Na evocação da história do feminismo nas Misericórdias e da sua destacada presença iconográfica sob o manto protetor daquela “que a todos acolhe”, avulta o nome e figura de D. Simoa Godinho (1530-1594), “mulher de cor preta, mas muy rica, nobre e principal da Ilha de S. Tomé, com quem casara certo fidalgo portuguez (D. Luís de Almeida), e vindo para Lisboa, havia ficado viúva e sem sucessão”, a qual, além de erigir capela lateral para sepultura de seu marido e sua, na primitiva igreja da Misericórdia (parcialmente recuperada depois do terramoto como Igreja da Conceição Velha, em cujo frontispício se conserva o belo alto relevo original da Senhora da Misericórdia como Senhora do Manto), legou a sua enorme fortuna à Misericórdia de Lisboa e a obras pias aprovadas pela sua Mesa.
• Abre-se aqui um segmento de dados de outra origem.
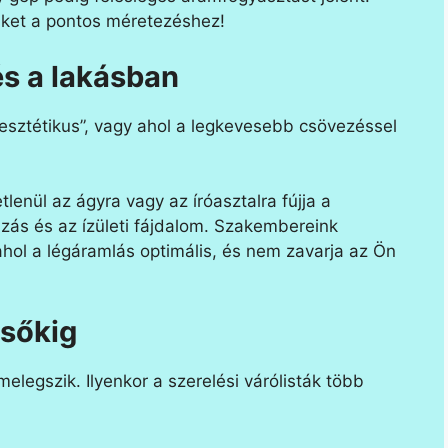
nket a pontos méretezéshez!
és a lakásban
„esztétikus”, vagy ahol a legkevesebb csövezéssel
lenül az ágyra vagy az íróasztalra fújja a
ázás és az ízületi fájdalom. Szakembereink
ahol a légáramlás optimális, és nem zavarja az Ön
gsőkig
elegszik. Ilyenkor a szerelési várólisták több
Muito longe de ser a única, D. Simoa é bem o exemplo maior do rol infindo de mulheres, que, em memória de gratidão, ocupam lugar de destaque nas galerias de retratos dos salões nobres das Santas Casas.
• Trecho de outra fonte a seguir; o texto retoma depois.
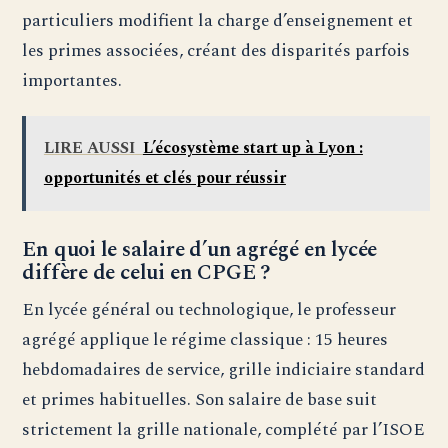
particuliers modifient la charge d’enseignement et
les primes associées, créant des disparités parfois
importantes.
LIRE AUSSI
L’écosystème start up à Lyon :
opportunités et clés pour réussir
En quoi le salaire d’un agrégé en lycée
diffère de celui en CPGE ?
En lycée général ou technologique, le professeur
agrégé applique le régime classique : 15 heures
hebdomadaires de service, grille indiciaire standard
et primes habituelles. Son salaire de base suit
strictement la grille nationale, complété par l’ISOE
Em todas elas homenageando a excelsa presença da mulher na história e vida das Misericórdias, recordo apenas o exemplo historicamente paradigmático de D. Luzia Joaquina Bruce, emblemática benfeitora da Misericórdia do Porto, e aquela D. Maria portuguesa, emigrante minhota, que, ao saber do aflitivo apelo do então provedor da Misericórdia do Rio de Janeiro, por falta de recursos para atender os doentes, apareceu trazendo embrulhadas no seu tradicional lenço de cabeça minhoto todas as suas economias “para os pobres do hospital”, gesto que ainda hoje é louvavelmente assinalado com o seu retrato pintado a óleo na galeria dos benfeitores da Misericórdia fluminense. Honra e glória a todas elas, as de ontem, de hoje e de sempre.

A partir da portaria de 1872 do governo liberal de Fontes Pereira de Melo, estabelecendo a obrigação de admitir nas irmandades indivíduos de ambos os sexos, a situação estatutária e a participação de mulheres na vida das Misericórdias têm vindo a ser gradualmente alargadas e valorizadas, sendo hoje perfeitamente normal encontrá-las não apenas nas enfermarias hospitalares, creches, infantários e lares de idosos, mas, felizmente, cada vez mais nas funções de mesárias e provedoras.
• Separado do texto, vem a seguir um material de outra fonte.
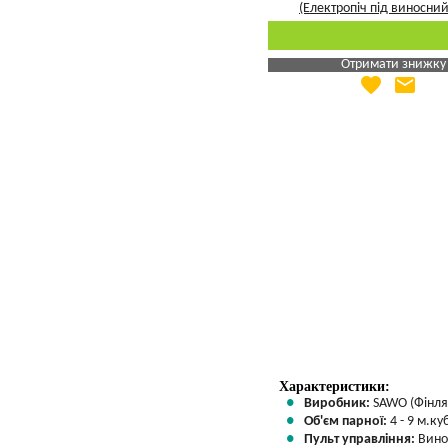
Отримати знижку
favorite
email
Яка Ваша ціна
?
Вказати мою ціну
Характеристики:
Виробник:
SAWO (Фінля
Об'єм парної:
4 - 9 м.куб
Пульт управління:
Вино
Assim, por um lado, alarga-se o espaço e sentido maternal e protetor do Grande Manto de Mãe, Manto de Misericórdia, e, por outro, promove-se na casa comum da família humana a igual dignidade e competência da mulher, cidadã, esposa e mãe, que em boa hora já encontramos nas cátedras e tribunas das mais altas chefias. E, já agora, porque não ainda no altar e no púlpito?

À glória de Cristo. Em louvor da Senhora do Manto, Nossa Senhora da Misericórdia.

Ámen."

'Misericórdias no Feminino' integra uma coleção de seis obras sobre temas estruturais da ação e identidade das Misericórdias, publicada em 2022 com financiamento do Programa Operacional Inclusão Social e Emprego (operação POISE-03-4639-FSE-000849), que contam com a participação de personalidades das mais diversas áreas da sociedade.